Heinsberg. „Ein Papier, eine Malfläche urbar machen, es wie im landwirtschaftlichen Sinne kultivieren und bearbeiten“, so beschreibt der Künstler Peter Nikolaus Heikenwälder seine Malerei. Zur Vernissage seiner Ausstellung mit dem Titel „urbar“ hatte der Kunstverein Heinsberg geladen, der letzten Ausstellung für das Jahr 2013.

In den Ausstellungsräumen am Horster Hof begrüßte Alwin Hintzen als Vorsitzender ein erwartungsvolles Publikum sowie den Künstler und die Kunstsammlerin Ulla Lohmann, welche die Einführung in die ausgestellte Kunst gab.

„Die Kunst von Peter Nikolaus Heikenwälder hat eine beeindruckende Faszination. Aber gleichzeitig fordert sie dem Betrachter mancherlei ab“, umriss Lohmann gleich die notwendige Bereitschaft beim Publikum. Beim Betrachten der Werke sei eine seltsame Spannung, vielleicht auch Unsicherheit keine Seltenheit. Auch wenn der Künstler dies kommentiere mit: „Die Fragen kommen immer erst, wenn man erkannt hat, was auf den Bildern drauf ist“, gäbe es keinesfalls eine schnelle Lösung, erläuterte Lohmann die Tiefgründigkeit der Werke.
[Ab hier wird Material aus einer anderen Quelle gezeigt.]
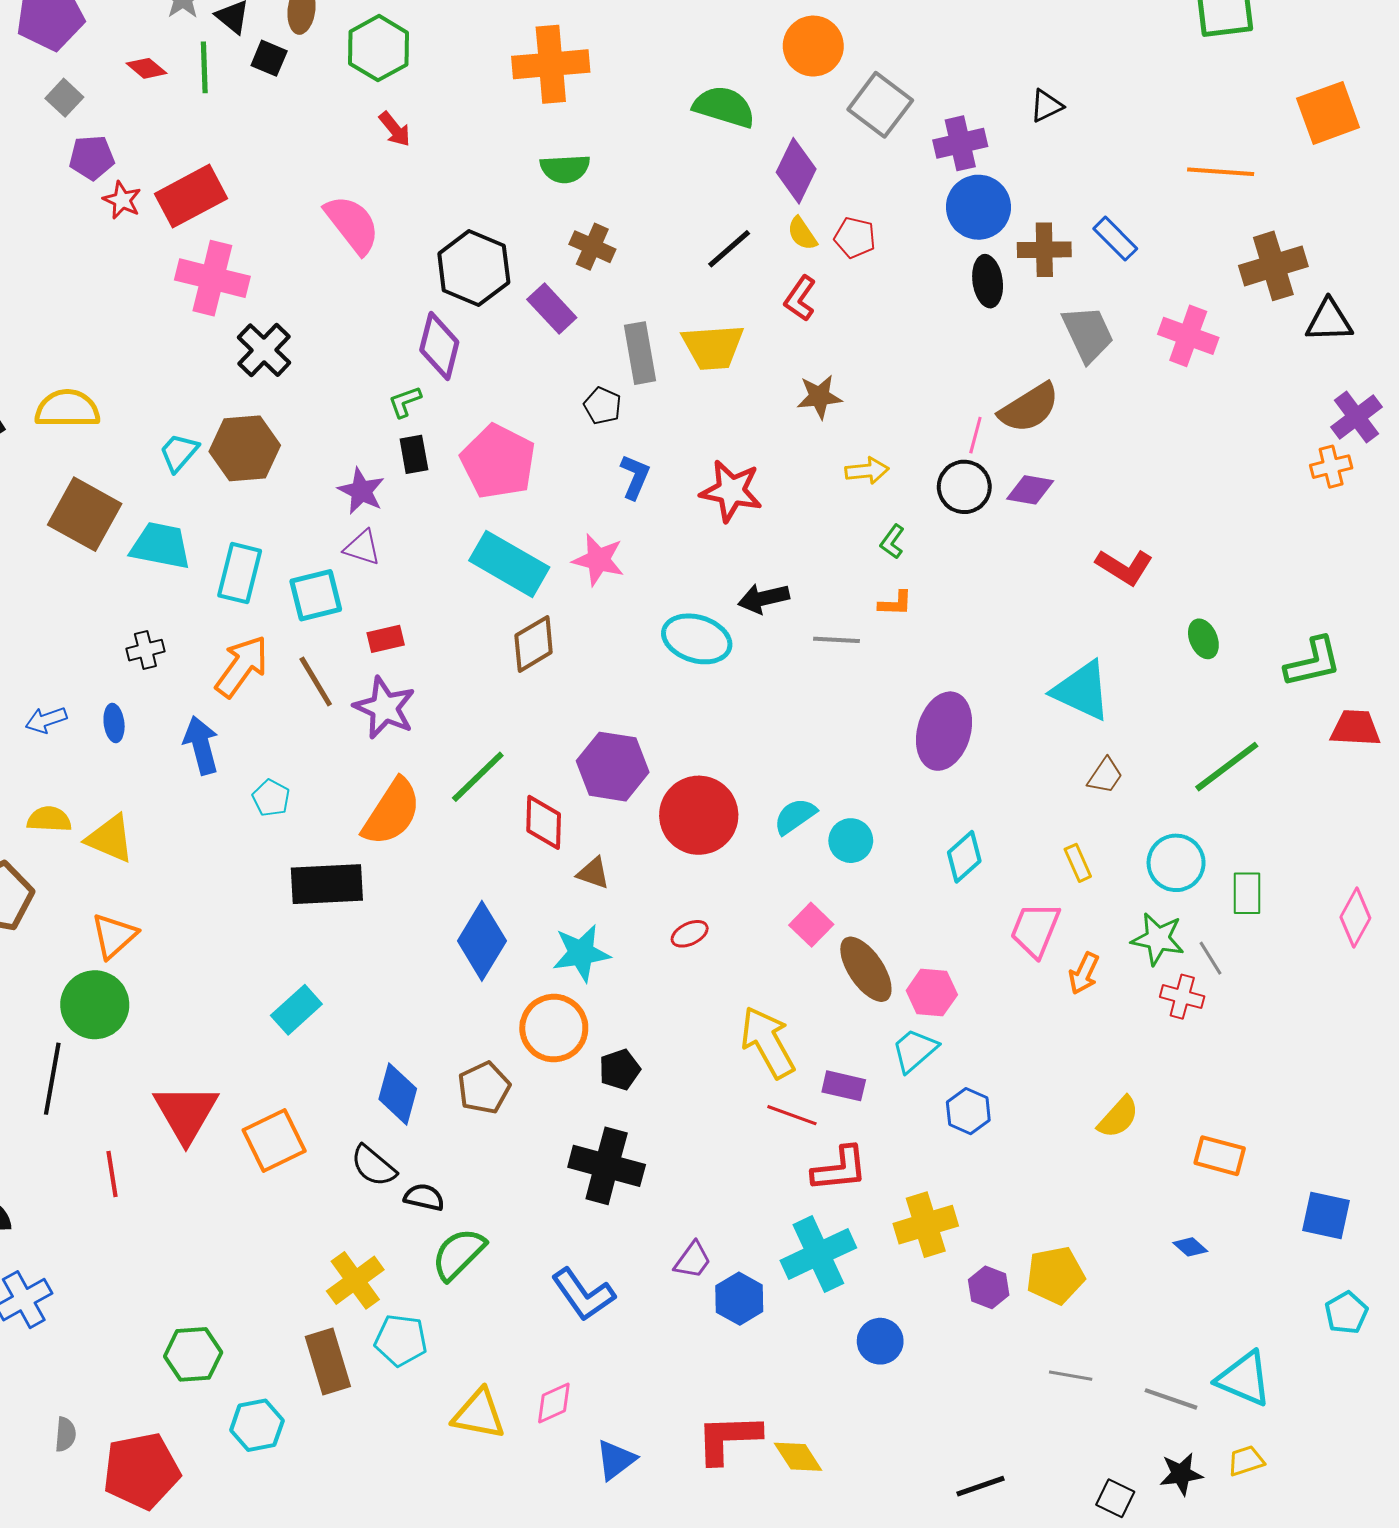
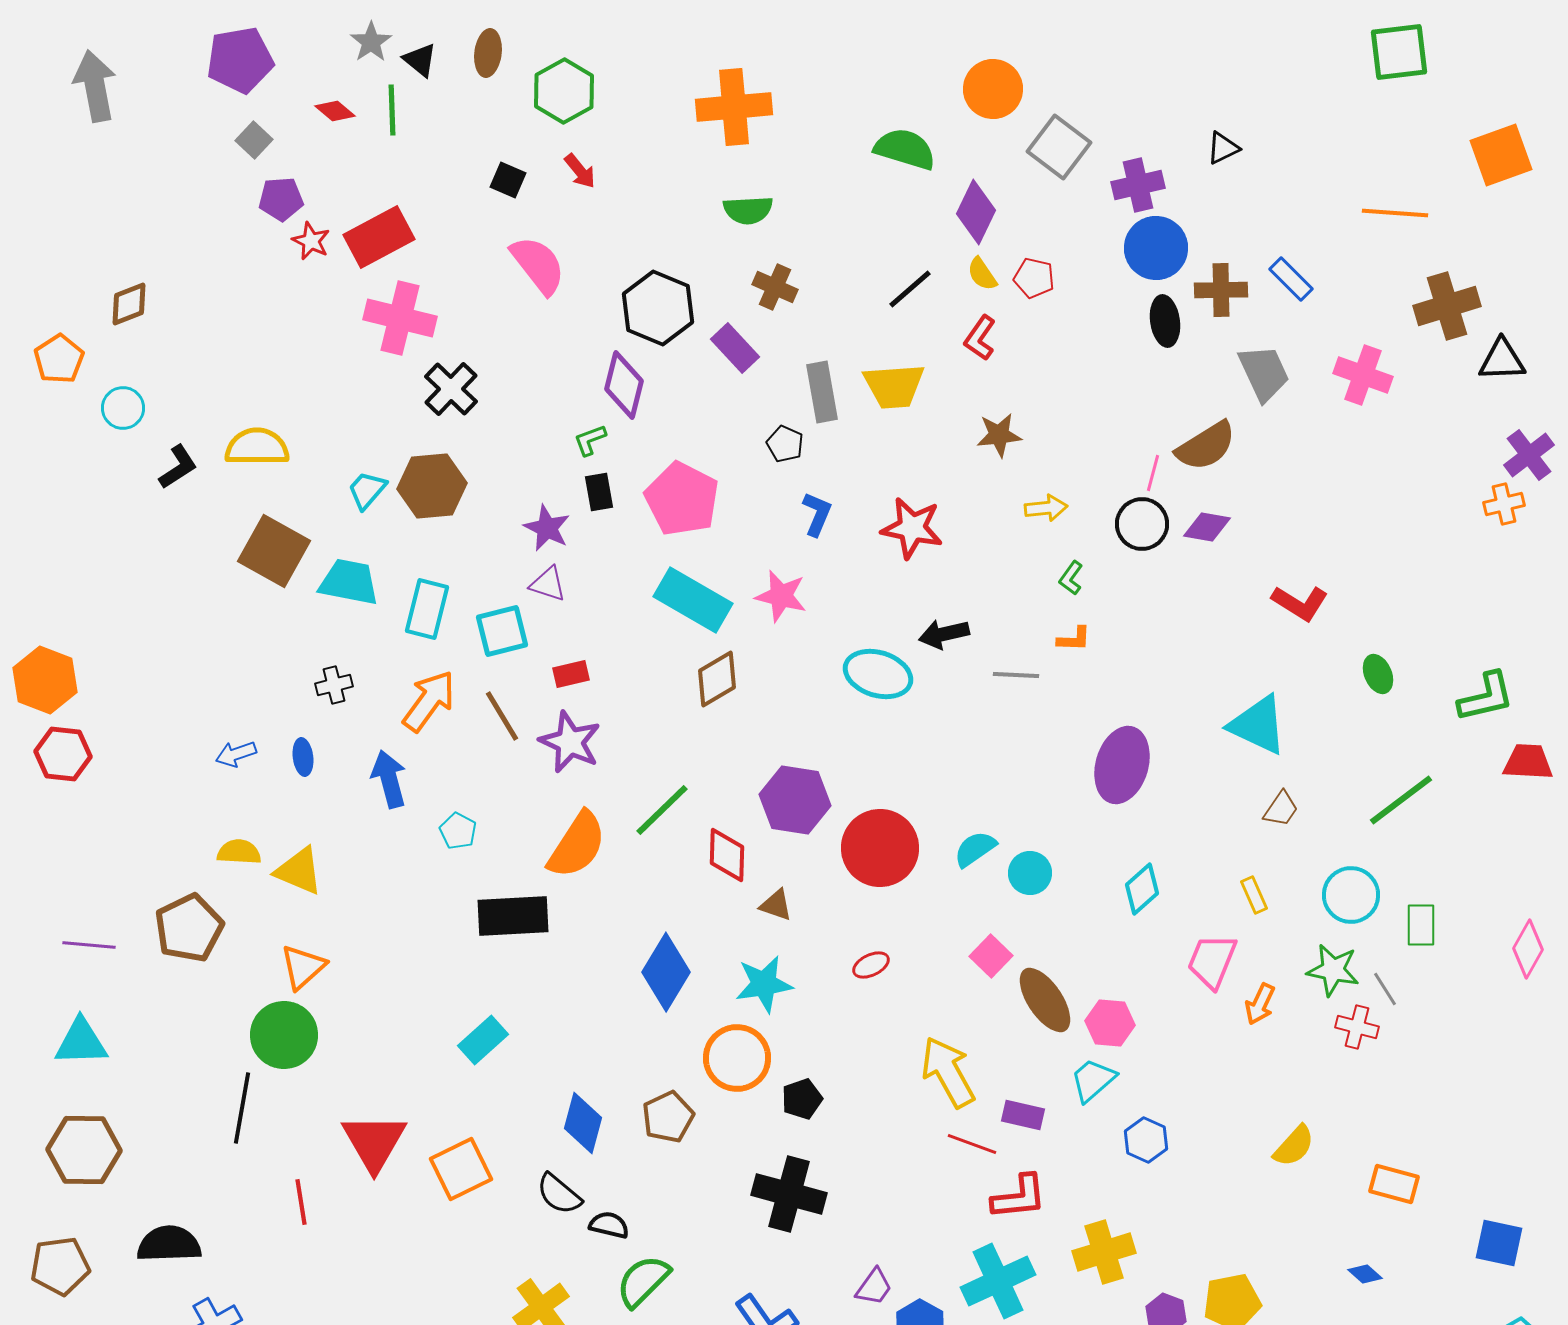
black square: (269, 58) -> (508, 180), moved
„Auf jeden Fall freue ich mich, hier sprechen zu dürfen und Sie ein wenig auf dem Weg in ein Werk besonderer Kreativität mitnehmen zu können“, ergänzte die Rednerin. Es sei jedoch untrennbar verbunden mit der Persönlichkeit und dem Menschen Peter Heikenwälder. Den zeichne neben der Kreativität auch Humor aus. So habe er sich die Ausstellungsräume und die Region angeschaut. „Peter Heikenwälder schickte mir ein Selbstportrait mit einem verschmitzten, hintergründigen Lächeln. Er stand zwischen Maisstauden, die ihm bis zum Hals reichten. Sein erster Eindruck aus der Region Heinsberg und gleichzeitig die Inspiration für den Titel seiner Ausstellung: urbar.“

Mit der Schilderung des großen Kontrastes zwischen dem Hamburger Atelier, aus dessen Fenster der Künstler auf eine Müllverwertungsanlage schaue und dem Ausstellungsort hier in Heinsberg nahm sie das Publikum mit auf die Reise zum Verständnis der Kunstwerke. „Beide Plätze haben die Abwesenheit von Umtriebigkeit gemeinsam.“ Der Hinweis des Künstlers auf seine Bilder, dass er alles von draußen nehme, sei schwer nachzuvollziehen.

„Die Farbigkeit (überwiegend schwarz), die Formen und die Kompositionen stimmen jedenfalls nicht mit der realen Welt überein und obwohl es bekannte Muster, Flächen, Linien und Farben gibt, ergibt sich durch die Herauslösung aus dem gewohnten Kontext eine fremde Umgebung in den Werken“, verdeutlichte Lohmann Wesentliches der Kunstwerke.

„Meine Werke sind nicht Abbild, sie sind die Neuerfindung einer eigenen Welt“, habe deswegen der Künstler formuliert, ließ Lohmann wissen. Kunst und Wissenschaft seien eine ernste Sache. Aber der Kunst Heikenwälders fehle es nicht an Witz und Ironie. So sei es auch zu verstehen, wenn der Künstler über seine schwarzgrundigen Arbeiten bemerke: „Ich finde meine Bilder lustig. Sie sind einfach nur dunkel. Meine Intention ist keinesfalls Bedrohung.“

Lohmann schloss ihre Einführung und Wegbeschreibung in die Kunst Heikenwälders mit der Anmerkung: „Wer genau hinschaut, erkennt, dass seine Werke verschiedene Sichtweisen zulassen. Es gibt stets reizvolle Entdeckungsreisen, bei denen Wahrnehmung und Erkenntnis sich verändern.“ Und dann leuchte es ein, wie zutreffend die Worte des Künstlers zu seinen Inspirationen seien: „Ich nehme alles von da draußen.“ Seinen Wunsch an die Ausstellung formulierte der Künstler kurz und bündig: „Herkommen und selber anschauen.“ Dass sich dies lohne, darüber waren die Anwesenden sich einig.